In Asia’s high-tech country, the market power of the People’s Republic is becoming apparent – with potentially global repercussions.
South Korea is one of the most important locations for the global high-tech industry, from car production to the manufacturing of state-of-the-art computer chips. At the same time, the country possesses hardly any mineral resources and is dependent on the import of raw materials. This dependence is growing, as reported by The Korea Economic Daily. This involves not only battery metals such as lithium or cobalt, but also the noble gases neon, krypton, and xenon, needed for chip production. These gases are sourced from China. Background to the increased imports from the People’s Republic is the war between Russia and Ukraine, both important producers of the gases, according to the newspaper. Even small disruptions in supply could severely affect the South Korean semiconductor industry and thus the global supply. The country is the leader in memory chips, with a market share of nearly 57 percent (2020).

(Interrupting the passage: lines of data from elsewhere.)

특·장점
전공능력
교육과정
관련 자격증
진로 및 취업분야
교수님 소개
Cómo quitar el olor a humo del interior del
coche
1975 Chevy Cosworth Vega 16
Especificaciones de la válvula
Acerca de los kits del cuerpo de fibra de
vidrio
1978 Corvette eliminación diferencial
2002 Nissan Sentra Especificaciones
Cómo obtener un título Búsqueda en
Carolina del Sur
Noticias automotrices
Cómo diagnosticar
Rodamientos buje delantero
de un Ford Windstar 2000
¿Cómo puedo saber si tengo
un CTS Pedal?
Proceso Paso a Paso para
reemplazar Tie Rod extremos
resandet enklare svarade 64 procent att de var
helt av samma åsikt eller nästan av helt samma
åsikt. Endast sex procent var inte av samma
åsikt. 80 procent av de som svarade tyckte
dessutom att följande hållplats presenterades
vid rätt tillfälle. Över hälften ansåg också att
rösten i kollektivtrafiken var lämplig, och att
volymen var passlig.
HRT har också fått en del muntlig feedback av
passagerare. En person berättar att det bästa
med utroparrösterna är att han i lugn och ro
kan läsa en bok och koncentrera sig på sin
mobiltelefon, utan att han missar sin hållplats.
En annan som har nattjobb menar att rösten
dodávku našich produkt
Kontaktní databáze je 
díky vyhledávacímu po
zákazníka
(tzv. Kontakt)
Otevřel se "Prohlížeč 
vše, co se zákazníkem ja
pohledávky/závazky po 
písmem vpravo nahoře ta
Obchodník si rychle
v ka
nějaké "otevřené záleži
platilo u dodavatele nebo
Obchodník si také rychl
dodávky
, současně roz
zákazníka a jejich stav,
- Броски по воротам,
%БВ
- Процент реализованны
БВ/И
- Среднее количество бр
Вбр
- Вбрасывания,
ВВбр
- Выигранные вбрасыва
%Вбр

Experts do not expect China to stop exporting neon, krypton, or xenon or even use them as a means of exerting pressure, but export restrictions like those on gallium and germanium are possible. The situation is exacerbated by what the German Federal Institute for Geosciences and Natural Resources says is the opaque market situation for noble gases. This year, the federal agency presented a study on the supply situation for helium, which also belongs to this group of elements, and reported on bottlenecks that are flying largely under the media radar despite their potential impact.